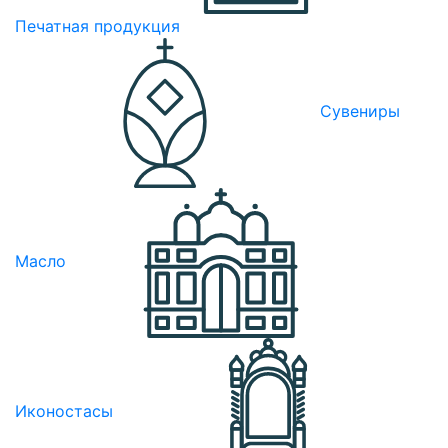
Печатная продукция
Сувениры
Масло
Иконостасы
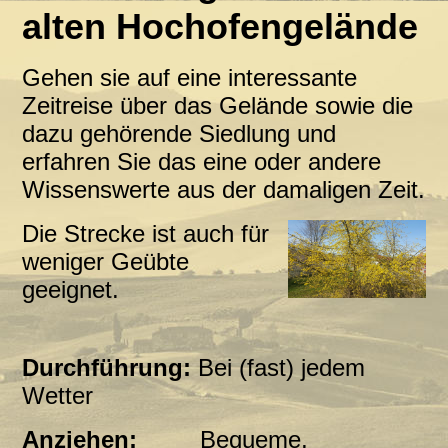
alten Hochofengelände
Gehen sie auf eine interessante
Zeitreise über das Gelände sowie die
dazu gehörende Siedlung und
erfahren Sie das eine oder andere
Wissenswerte aus der damaligen Zeit.
Die Strecke ist auch für
weniger Geübte
geeignet.
Durchführung:
Bei (fast) jedem
Wetter
Anziehen:
Bequeme,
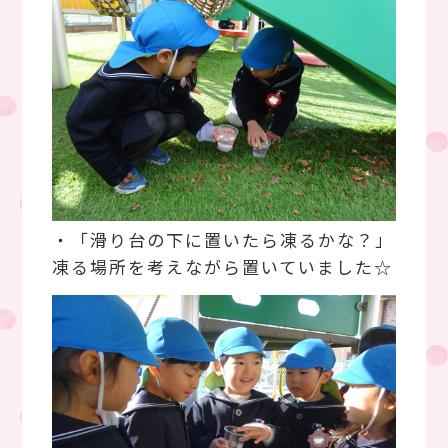
・「滑り台の下に置いたら凍るかな？」
凍る場所を考えながら置いていました☆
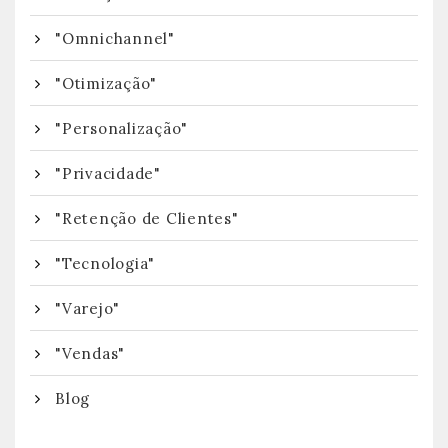
"Omnichannel"
"Otimização"
"Personalização"
"Privacidade"
"Retenção de Clientes"
"Tecnologia"
"Varejo"
"Vendas"
Blog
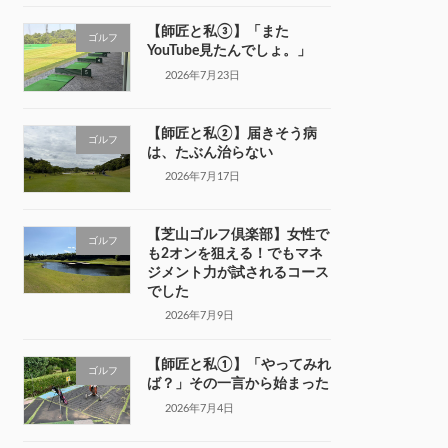
【師匠と私③】「また
ゴルフ
YouTube見たんでしょ。」
2026年7月23日
【師匠と私②】届きそう病
ゴルフ
は、たぶん治らない
2026年7月17日
【芝山ゴルフ倶楽部】女性で
ゴルフ
も2オンを狙える！でもマネ
ジメント力が試されるコース
でした
2026年7月9日
【師匠と私①】「やってみれ
ゴルフ
ば？」その一言から始まった
2026年7月4日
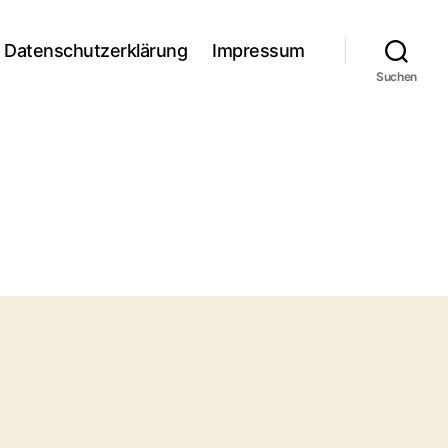
Datenschutzerklärung
Impressum
Suchen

:::

## Problem to solve
Wherever the string "eine" is found in the entries, copy the line it sits in.

## Result for this task
Gehen sie auf eine interessante
erfahren Sie das eine oder andere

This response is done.